3.7 Evaluation of the survey
At the end of the survey, we asked respondents on a Likert five-point scale if they thought the survey was difficult (M=1.75, std. dev.=1.10), enjoyable (M=3.88, std. dev.=.99), and interesting (M=4.04, std. dev.=.97). We used a linear regression analysis to predict the evaluation score from the type of survey, device used, type of answer scale that was used, gender, age, education, and a dummy for privacy (how concerned people feel about their own personal privacy on the Internet). We also tested an ordered logistic regression model to account for the ordinal measurement level of the scale. We found similar results compared to the linear regression and present results of the linear regression for the less complicated nature of the output. Table 8 shows that there are no significant differences in the type of survey.
Whether respondents received the research messenger survey or the responsive design survey did not affect their evaluation of the survey. Respondents who used a mobile phone enjoyed the survey more than their regular desktop PC counterparts. An open or closed format did not have an effect on the evaluation questions. Female respondents evaluated the survey as less difficult compared to men. Young individuals (30 and younger) evaluated the survey as less enjoyable and less interesting. College graduates also thought the survey to be less enjoyable. There was no effect of respondent’s level of privacy concerns on the evaluation of the survey.

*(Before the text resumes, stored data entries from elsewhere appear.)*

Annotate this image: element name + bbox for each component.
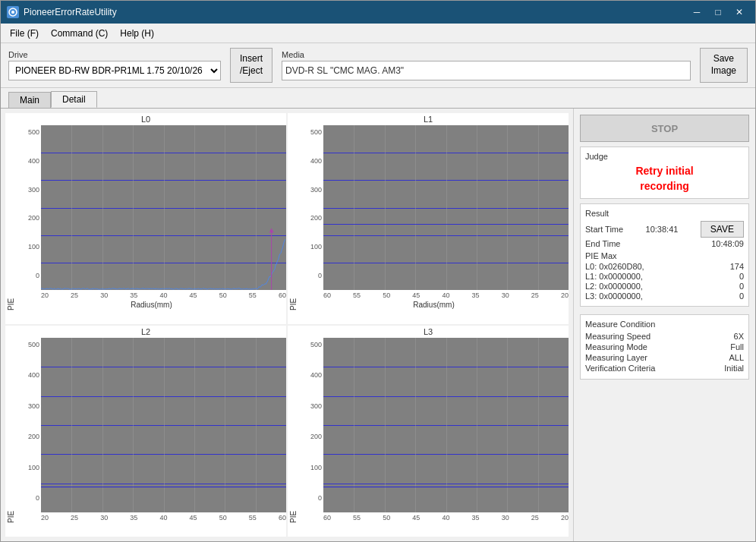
- title-controls: ─ □ ✕: [687, 5, 749, 20]
- media-value: DVD-R SL "CMC MAG. AM3": [282, 61, 691, 80]
- svg-point-1: [11, 11, 14, 14]
- chart-l2-ylabel: PIE: [5, 338, 17, 523]
- chart-l1-title: L1: [288, 113, 569, 124]
- main-window: PioneerErrorRateUtility ─ □ ✕ File (F) C…: [0, 0, 756, 542]
- menu-file[interactable]: File (F): [4, 27, 45, 40]
- measure-criteria-value: Initial: [724, 364, 744, 373]
- chart-l2-plot: [41, 338, 286, 512]
- measure-speed-value: 6X: [734, 332, 744, 341]
- menu-bar: File (F) Command (C) Help (H): [1, 24, 755, 43]
- measure-layer-value: ALL: [729, 353, 744, 362]
- measure-speed-row: Measuring Speed 6X: [585, 332, 744, 341]
- start-time-row: Start Time 10:38:41 SAVE: [585, 221, 744, 238]
- toolbar: Drive PIONEER BD-RW BDR-PR1ML 1.75 20/10…: [1, 43, 755, 88]
- app-icon: [7, 6, 19, 18]
- chart-l3-xaxis: 605550454035302520: [299, 512, 569, 523]
- pie-max-l0: L0: 0x0260D80, 174: [585, 262, 744, 271]
- chart-l3-title: L3: [288, 326, 569, 336]
- pie-max-l3-value: 0: [739, 291, 744, 301]
- save-button[interactable]: SAVE: [701, 221, 744, 238]
- start-time-label: Start Time: [585, 225, 623, 234]
- chart-l0-ylabel: PIE: [5, 125, 17, 310]
- media-label: Media: [282, 50, 691, 59]
- chart-l0-title: L0: [5, 113, 286, 124]
- drive-label: Drive: [8, 50, 221, 59]
- chart-l2-yaxis: 5004003002001000: [17, 338, 41, 512]
- window-title: PioneerErrorRateUtility: [24, 7, 117, 17]
- title-bar-left: PioneerErrorRateUtility: [7, 6, 117, 18]
- pie-max-l3: L3: 0x0000000, 0: [585, 291, 744, 301]
- judge-label: Judge: [585, 152, 744, 161]
- pie-max-l0-key: L0: 0x0260D80,: [585, 262, 644, 271]
- end-time-row: End Time 10:48:09: [585, 239, 744, 248]
- chart-l0-plot: [41, 125, 286, 290]
- chart-l0-yaxis: 5004003002001000: [17, 125, 41, 290]
- measure-mode-value: Full: [730, 342, 744, 351]
- chart-l1-plot: [323, 125, 569, 290]
- start-time-value: 10:38:41: [646, 225, 679, 234]
- chart-l1-ylabel: PIE: [288, 125, 299, 310]
- result-label: Result: [585, 209, 744, 218]
- tab-main[interactable]: Main: [8, 92, 51, 108]
- menu-help[interactable]: Help (H): [114, 27, 160, 40]
- save-image-button[interactable]: SaveImage: [700, 48, 748, 83]
- chart-l1: L1 PIE 5004003002001000: [288, 113, 569, 324]
- drive-select[interactable]: PIONEER BD-RW BDR-PR1ML 1.75 20/10/26: [8, 61, 221, 80]
- chart-l3-ylabel: PIE: [288, 338, 299, 523]
- judge-value: Retry initialrecording: [585, 164, 744, 194]
- media-section: Media DVD-R SL "CMC MAG. AM3": [282, 50, 691, 80]
- measure-criteria-label: Verification Criteria: [585, 364, 655, 373]
- chart-l3: L3 PIE 5004003002001000: [288, 326, 569, 537]
- pie-max-l1-key: L1: 0x0000000,: [585, 272, 643, 281]
- chart-l2: L2 PIE 5004003002001000: [5, 326, 286, 537]
- content-area: L0 PIE 5004003002001000: [1, 108, 755, 541]
- pie-max-l2: L2: 0x0000000, 0: [585, 282, 744, 291]
- chart-l0-xaxis: 202530354045505560: [17, 290, 286, 301]
- chart-l1-xaxis: 605550454035302520: [299, 290, 569, 301]
- stop-button[interactable]: STOP: [580, 115, 749, 142]
- measure-mode-label: Measuring Mode: [585, 342, 647, 351]
- pie-max-l3-key: L3: 0x0000000,: [585, 291, 643, 301]
- menu-command[interactable]: Command (C): [45, 27, 114, 40]
- chart-l0: L0 PIE 5004003002001000: [5, 113, 286, 324]
- measure-layer-label: Measuring Layer: [585, 353, 647, 362]
- end-time-value: 10:48:09: [711, 239, 744, 248]
- chart-l3-plot: [323, 338, 569, 512]
- title-bar: PioneerErrorRateUtility ─ □ ✕: [1, 1, 755, 24]
- measure-label: Measure Condition: [585, 320, 744, 329]
- pie-max-l1: L1: 0x0000000, 0: [585, 272, 744, 281]
- tabs-bar: Main Detail: [1, 88, 755, 108]
- judge-section: Judge Retry initialrecording: [580, 147, 749, 199]
- chart-l0-xlabel: Radius(mm): [17, 301, 286, 310]
- drive-section: Drive PIONEER BD-RW BDR-PR1ML 1.75 20/10…: [8, 50, 221, 80]
- pie-max-l1-value: 0: [739, 272, 744, 281]
- tab-detail[interactable]: Detail: [51, 91, 97, 108]
- chart-l1-yaxis: 5004003002001000: [299, 125, 323, 290]
- pie-max-l2-value: 0: [739, 282, 744, 291]
- end-time-label: End Time: [585, 239, 620, 248]
- pie-max-l0-value: 174: [730, 262, 744, 271]
- result-section: Result Start Time 10:38:41 SAVE End Time…: [580, 203, 749, 307]
- measure-speed-label: Measuring Speed: [585, 332, 650, 341]
- charts-area: L0 PIE 5004003002001000: [1, 109, 573, 541]
- maximize-button[interactable]: □: [708, 5, 728, 20]
- measure-layer-row: Measuring Layer ALL: [585, 353, 744, 362]
- chart-l3-yaxis: 5004003002001000: [299, 338, 323, 512]
- chart-l2-xaxis: 202530354045505560: [17, 512, 286, 523]
- measure-section: Measure Condition Measuring Speed 6X Mea…: [580, 314, 749, 380]
- measure-mode-row: Measuring Mode Full: [585, 342, 744, 351]
- pie-max-title: PIE Max: [585, 251, 744, 260]
- chart-l1-xlabel: Radius(mm): [299, 301, 569, 310]
- chart-l2-title: L2: [5, 326, 286, 336]
- measure-criteria-row: Verification Criteria Initial: [585, 364, 744, 373]
- minimize-button[interactable]: ─: [687, 5, 707, 20]
- close-button[interactable]: ✕: [729, 5, 749, 20]
- pie-max-l2-key: L2: 0x0000000,: [585, 282, 643, 291]
- pie-max-section: PIE Max L0: 0x0260D80, 174 L1: 0x0000000…: [585, 251, 744, 301]
- insert-eject-button[interactable]: Insert/Eject: [230, 48, 272, 83]
- right-panel: STOP Judge Retry initialrecording Result…: [573, 109, 755, 541]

The research messenger had no significant effect on the evaluation of the survey; however, manual coding of the open evaluation question showed 50 positive comments on the user interface of the survey and 7 negative comments. All these comments came from respondents in the research messenger condition; no comments were given about the user interface in the responsive design condition.
Conclusion
In this paper we used a research messenger design that mimics a messenger app type of communication, and compared it to a responsive design survey. We investigated whether the responses were similar in data quality and if respondents were more positive in evaluation questions. Our results show that there were no differences in relation to primacy effects, number of nonsubstantive answer options such as “don’t know” and “can’t choose,” nor dropout rate. The length of answers to open-ended questions was shorter for the research messenger survey compared to the responsive design survey. The time of completion was longer in the research messenger survey: completion time was about a minute longer. The evaluation questions at the end of the survey showed no significant differences between the research messenger survey and the responsive design survey, although comments on the open questions at the end of the survey showed many positive remarks about the style of the research messenger survey. We conclude that a messenger type of survey yields similar results compared to a responsive design survey, but it takes longer to complete and respondents provide less text in an open-ended question format. Future research should investigate the use of messenger-type surveys in order to shed light on which types of surveys can profit from this type of survey; for example, in surveys in which it is warranted to have a more conversational type of communication with survey respondents, e.g., customer-relation surveys. In addition, future research should focus on finding the right balance between the amount of interaction and data quality in research messenger surveys, since more interaction results in longer completion times. Research should shed more light on how research messenger surveys affect respondent burden in a positive (higher motivation) or negative (longer time of completion) manner.